Dark-adapted ERG recordings for increasing stimulus intensities, as well as photopic, on–off and 9-Hz flicker responses from one subject with the two electrode positions

The mean differences and SDs between electrode positions are listed for each parameter in Table 1. For the dark-adapted eye, placing the electrodes lower in the conjunctival sac produces smaller amplitudes, on average by 23% for the a-wave and 22% for the b-wave. For the 9-Hz flicker, the mean difference was 20%.

Table 1 Mean difference and SD between the electrode placements for each parameter

For the light-adapted eye, similar differences to those of the dark-adapted eye are found: The 0.5 photopic step showed a mean amplitude difference of 27% for the a-wave, and 20% for the b-wave. For the on–off responses, the mean difference was 20%. The difference between the two electrode positions is statistically significant for all parameters. Implicit times, on the other hand, show no statistically significant changes.

The mean ERG results and SDs for the a- and b-wave amplitudes for all 26 eyes taken together are shown in Fig. 3. If we look at the SD of average amplitudes, the variance of the data also decreases by about 20% on average with electrode placement in the conjunctival sac.

Fig. 3
figure 3

Mean ERG results (±1 SD) for the dark-adapted eye with increasing stimulus intensities and the photopic response. Upper panel b-wave; lower panel a-wave

We additionally calculated the interocular differences for recordings performed on different days with the same electrode position. The average difference for the dark-adapted a-wave amplitudes with the electrode placed along the lower lid was 12%, and that for b-wave amplitudes was 14%. The 9-Hz flicker showed a 16% difference. For the light-adapted retina, the photopic difference was 10 and 14% for a- and b- waves, respectively, and for the on–off responses 27%. These differences were not significant, as were those found if the electrode was placed in the conjunctival sac; 14% for the average of both a- and b- waves of the dark-adapted retina and 22 and 10% for the a and b-waves of the photopic response, respectively. The amplitude differences between eyes are also similar for the 9-Hz flicker (14%) and on–off (23%). In all but one case there were no statistically significant differences between eyes.

Discussion

This study was performed to verify and extend the published literature on the differences between electroretinographic recordings obtained when the DTL fibre electrode is placed on the cornea to those when it is placed in the conjunctival fornix. In the literature both electrode positions are commonly used.

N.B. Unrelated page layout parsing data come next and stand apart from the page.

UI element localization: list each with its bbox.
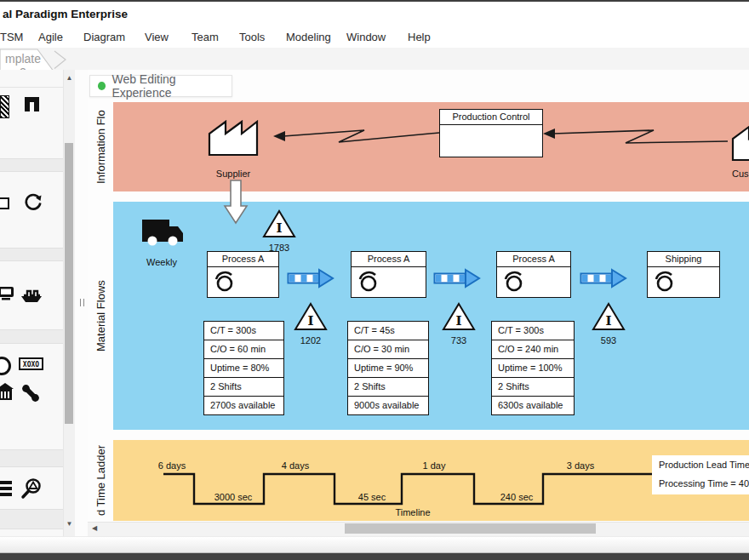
inventory-count: 1202 xyxy=(294,335,328,346)
data-row: C/O = 60 min xyxy=(204,340,283,359)
wait-time-label: 4 days xyxy=(270,460,321,471)
process-box-2[interactable]: Process A xyxy=(351,251,426,298)
lane-title-lead-time[interactable]: d Time Ladder xyxy=(89,440,111,521)
inventory-triangle-icon[interactable]: I xyxy=(262,209,296,239)
palette-section-divider[interactable] xyxy=(0,158,63,172)
data-row: C/T = 45s xyxy=(348,322,428,340)
monitor-icon[interactable] xyxy=(0,287,15,302)
operator-icon xyxy=(653,270,677,294)
menu-diagram[interactable]: Diagram xyxy=(83,31,125,43)
data-row: C/T = 300s xyxy=(204,322,283,340)
process-title: Process A xyxy=(497,252,570,267)
menu-vsm[interactable]: TSM xyxy=(0,31,23,43)
push-arrow-icon[interactable] xyxy=(580,268,627,289)
menu-modeling[interactable]: Modeling xyxy=(286,31,331,43)
hatched-shape-icon[interactable] xyxy=(0,95,9,118)
timeline-title: Timeline xyxy=(379,507,447,517)
data-row: 2 Shifts xyxy=(492,378,574,397)
menu-agile[interactable]: Agile xyxy=(38,31,63,43)
lane-title-material[interactable]: Material Flows xyxy=(89,202,111,430)
canvas-hscrollbar-thumb[interactable] xyxy=(345,523,596,534)
diagram-tab-bar: mplate 2 xyxy=(0,48,749,71)
shipping-box[interactable]: Shipping xyxy=(647,251,720,298)
tab-chevron-icon xyxy=(54,51,66,69)
building-icon[interactable] xyxy=(0,383,14,401)
customer-factory-icon[interactable] xyxy=(730,121,749,163)
scroll-down-arrow[interactable]: ▼ xyxy=(63,519,76,529)
scroll-up-arrow[interactable]: ▲ xyxy=(63,73,76,83)
wait-time-label: 6 days xyxy=(146,460,197,471)
supplier-factory-icon[interactable] xyxy=(207,116,260,158)
scroll-left-arrow[interactable]: ◀ xyxy=(88,522,101,535)
data-row: 2700s available xyxy=(204,397,283,414)
shipment-frequency-label: Weekly xyxy=(133,257,191,267)
palette-section-divider[interactable] xyxy=(0,449,63,467)
boat-icon[interactable] xyxy=(20,285,43,304)
process-title: Process A xyxy=(352,252,426,267)
push-arrow-icon[interactable] xyxy=(433,268,481,289)
bottom-dark-bar xyxy=(0,552,749,560)
stacked-bars-icon[interactable] xyxy=(0,479,14,498)
process-data-box-3[interactable]: C/T = 300s C/O = 240 min Uptime = 100% 2… xyxy=(491,321,575,415)
menu-window[interactable]: Window xyxy=(346,31,386,43)
diagram-canvas[interactable]: Information Flo Material Flows d Time La… xyxy=(88,70,749,522)
data-row: Uptime = 90% xyxy=(348,359,428,378)
ring-shape-icon[interactable] xyxy=(0,357,11,375)
palette-scrollbar-thumb[interactable] xyxy=(65,143,73,424)
web-editing-badge[interactable]: Web Editing Experience xyxy=(89,75,232,97)
push-arrow-icon[interactable] xyxy=(287,268,334,289)
menu-bar: TSM Agile Diagram View Team Tools Modeli… xyxy=(0,26,749,48)
process-box-1[interactable]: Process A xyxy=(207,251,279,298)
shape-palette: XOXO xyxy=(0,70,63,536)
svg-text:I: I xyxy=(276,220,282,236)
inventory-triangle-icon[interactable]: I xyxy=(442,301,476,332)
inventory-triangle-icon[interactable]: I xyxy=(592,301,626,332)
process-time-label: 3000 sec xyxy=(208,492,259,502)
palette-section-divider[interactable] xyxy=(0,248,63,261)
splitter-grip-icon[interactable] xyxy=(80,299,84,306)
svg-text:I: I xyxy=(307,313,313,329)
small-box-icon[interactable] xyxy=(0,197,9,209)
process-time-label: 240 sec xyxy=(491,492,542,502)
menu-team[interactable]: Team xyxy=(192,31,219,43)
lane-title-information[interactable]: Information Flo xyxy=(89,102,111,191)
process-data-box-1[interactable]: C/T = 300s C/O = 60 min Uptime = 80% 2 S… xyxy=(203,321,284,415)
palette-section-divider[interactable] xyxy=(0,509,63,529)
window-title: al Paradigm Enterprise xyxy=(3,8,128,20)
load-leveling-icon[interactable]: XOXO xyxy=(19,357,43,370)
menu-help[interactable]: Help xyxy=(408,31,431,43)
go-see-magnifier-icon[interactable] xyxy=(20,477,43,500)
operator-icon xyxy=(213,270,237,294)
circular-arrow-icon[interactable] xyxy=(22,191,43,212)
supplier-label: Supplier xyxy=(200,169,266,179)
data-row: 6300s available xyxy=(492,397,574,414)
green-status-dot-icon xyxy=(98,82,106,90)
production-control-label: Production Control xyxy=(440,110,542,125)
processing-time: Processing Time = 40.3 xyxy=(652,474,749,493)
menu-view[interactable]: View xyxy=(145,31,169,43)
truck-shipment-icon[interactable] xyxy=(139,209,185,250)
data-row: Uptime = 80% xyxy=(204,359,283,378)
menu-tools[interactable]: Tools xyxy=(239,31,265,43)
svg-text:I: I xyxy=(455,313,461,329)
workcell-icon[interactable] xyxy=(22,94,42,114)
operator-icon xyxy=(357,270,380,294)
production-control-box[interactable]: Production Control xyxy=(439,109,543,157)
customer-label: Cus xyxy=(732,169,749,179)
badge-label: Web Editing Experience xyxy=(111,72,232,100)
svg-text:I: I xyxy=(605,313,611,329)
title-bar: al Paradigm Enterprise xyxy=(0,2,749,26)
phone-icon[interactable] xyxy=(20,382,41,403)
data-row: C/O = 240 min xyxy=(492,340,574,359)
inventory-count: 733 xyxy=(442,335,476,346)
palette-section-divider[interactable] xyxy=(0,329,63,344)
process-title: Shipping xyxy=(648,252,719,267)
lead-time-summary-box[interactable]: Production Lead Time = Processing Time =… xyxy=(652,455,749,494)
wait-time-label: 3 days xyxy=(555,460,606,471)
operator-icon xyxy=(502,270,526,294)
svg-text:XOXO: XOXO xyxy=(23,361,39,369)
process-box-3[interactable]: Process A xyxy=(496,251,571,298)
inventory-triangle-icon[interactable]: I xyxy=(294,301,328,332)
process-data-box-2[interactable]: C/T = 45s C/O = 30 min Uptime = 90% 2 Sh… xyxy=(347,321,429,415)
process-time-label: 45 sec xyxy=(346,492,397,502)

Our results show that ERG, on–off and flicker responses decrease by around 20–25% when the DTL electrode is placed deep in the conjunctival sac, compared to when it is placed on the cornea along the lower lid (see Table 1). These results are in line with the 20% reduction reported by Otto & Bach for the PERG [10] and the 30% reduction estimated by Lachapelle [11] for OPs.

Our data also allow an analysis of the interocular differences, albeit for recordings performed on different days. We find differences ranging from 8 to 27% when the electrode is placed on the cornea and 10–25% when the electrode is placed in the conjunctival fornix. These results are somewhat larger than those of Rotenstreich et al. [12] who found mean interocular percentage differences of between 11 and 14% and Fishman et al. who found a 10% difference. [15]. However, our results were recorded on different days and so will likely reflect a repeatability factor. For recordings of the scotopic ERG, It has been shown that the mean variability between two recording sessions is 3.2% for V max, 1.5% for K [16] and 10.5 and 11.4% for the a- and b- photopic waves, respectively [17]. For OPs variability is generally larger at 25% [18].

In conclusion, our results show that electrode placement plays little role in the diagnostic accuracy of the ERG. Subjects generally found positioning of the electrode in the conjunctival sac more tolerable without anaesthetic, and artefacts caused by blinks tended to be fewer. In young patients, with firmer tissues, however, the electrode may more easily be displaced upwards. Important is that the electrode is in its intended location and does not change its position during recording and that the position used for recording is protocolled in clinical trials and in patient files.